Я остался у нее в каюте.

Ее красный пояс слишком туго стягивал талию, это было заметно, но я считал, что не наше дело расстегивать ей пояс…

Я представился.

Едва мы успели пожать друг другу руки, как он снова уселся на ее койку. Быть может, он и в самом деле был ее другом. Когда Сабет вот так лежала, я видел, что она уже не ребенок, а взрослая женщина; я взял одеяло с верхней койки — Сабет, возможно, знобило — и накрыл ее.

— Спасибо, — сказал он мне.

Я дождался той минуты, когда молодой человек счел, что больше нам здесь делать нечего, что Сабет нужно дать отдохнуть.

— Чао, — сказал он.

Я видел его насквозь: едва очутившись на палубе, он хотел было от меня отделаться, чтобы вернуться к ней в каюту одному. Но я пригласил его на партию в пинг-понг… Он оказался не таким болваном, как я полагал, хотя решительно никакой симпатии не вызывал. Как можно носить такие усики! В пинг-понг нам сыграть не удалось, потому что оба стола были заняты; вместо этого я втянул его в разговор — конечно, на чистейшем немецком! — о турбинах; по профессии он был художником-графиком, но показался мне дельным малым. Как только он заметил, что живопись, театр и тому подобное не по моей части, он стал рассуждать, как деловой человек, не без смущения, правда, но вполне толково. Вдобавок он оказался швейцарцем.

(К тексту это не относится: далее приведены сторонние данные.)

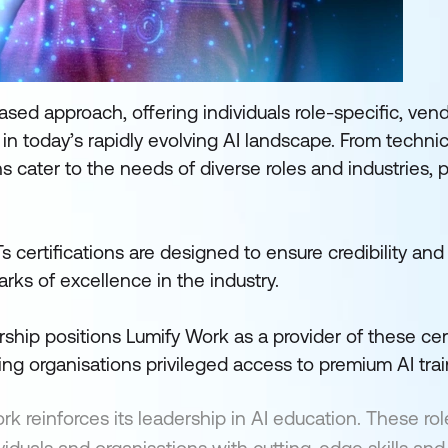
based approach, offering individuals role-specific, ven
 in today’s rapidly evolving AI landscape. From technic
ns cater to the needs of diverse roles and industries, 
 certifications are designed to ensure credibility and
rks of excellence in the industry.
ship positions Lumify Work as a provider of these cert
ing organisations privileged access to premium AI trai
k reinforces its leadership in AI education. These rol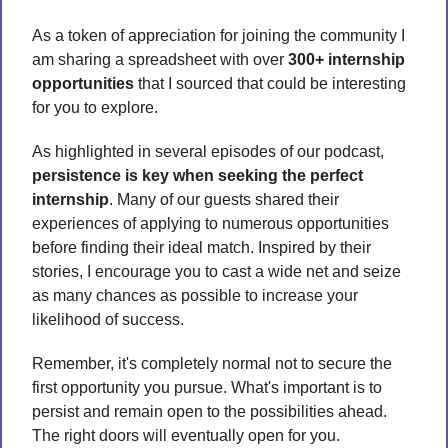
As a token of appreciation for joining the community I 
am sharing a spreadsheet with over 
300+ internship 
opportunities
 that I sourced that could be interesting 
for you to explore. 
As highlighted in several episodes of our podcast, 
persistence is key when seeking the perfect 
internship
. Many of our guests shared their 
experiences of applying to numerous opportunities 
before finding their ideal match. Inspired by their 
stories, I encourage you to cast a wide net and seize 
as many chances as possible to increase your 
likelihood of success.
Remember, it's completely normal not to secure the 
first opportunity you pursue. What's important is to 
persist and remain open to the possibilities ahead. 
The right doors will eventually open for you.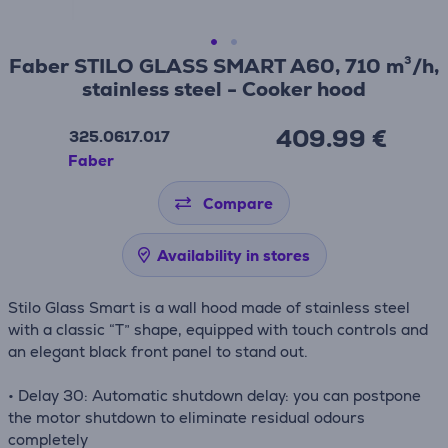
Faber STILO GLASS SMART A60, 710 m³/h,
stainless steel - Cooker hood
409.99 €
325.0617.017
Faber
Compare
Availability in stores
Stilo Glass Smart is a wall hood made of stainless steel
with a classic “T” shape, equipped with touch controls and
an elegant black front panel to stand out.
• Delay 30: Automatic shutdown delay: you can postpone
the motor shutdown to eliminate residual odours
completely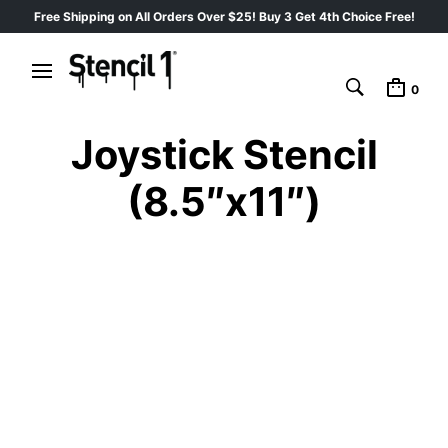
Free Shipping on All Orders Over $25! Buy 3 Get 4th Choice Free!
0
Joystick Stencil
(8.5″x11″)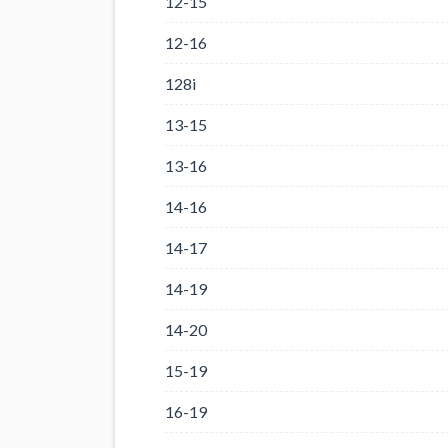
12-15
12-16
128i
13-15
13-16
14-16
14-17
14-19
14-20
15-19
16-19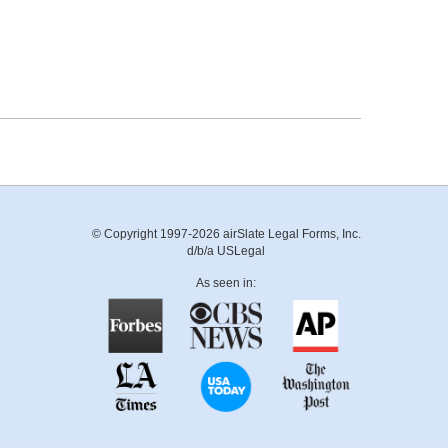
© Copyright 1997-2026 airSlate Legal Forms, Inc.
d/b/a USLegal
As seen in: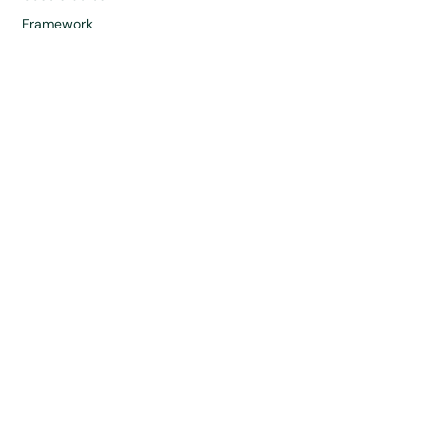
Framework
News & Insights
Company
About
Partners
Careers
Contact
Directory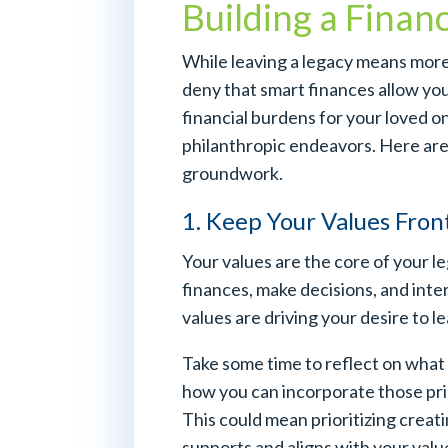
Building a Finan
While leaving a legacy means more
deny that smart finances allow you 
financial burdens for your loved 
philanthropic endeavors. Here are 
groundwork.
1. Keep Your Values Fron
Your values are the core of your 
finances, make decisions, and inte
values are driving your desire to le
Take some time to reflect on what
how you can incorporate those princ
This could mean prioritizing creati
supports and aligns with your valu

Не знаю, что Сабет в нем нашла.

У меня нет никаких оснований для комплекса неполноценности, я не гений, конечно, но все же занимаю определенное положение, однако я совершенно не выношу такого рода молодых людей, их тон, их претензии на гениальность — они упоены собой, хотя за душой у них пока еще ничего нет, кроме неосуществленных замыслов, и им наплевать, что мы уже кое-что действительно создали на этом свете, а напомнишь им об этом — вызовешь только усмешку.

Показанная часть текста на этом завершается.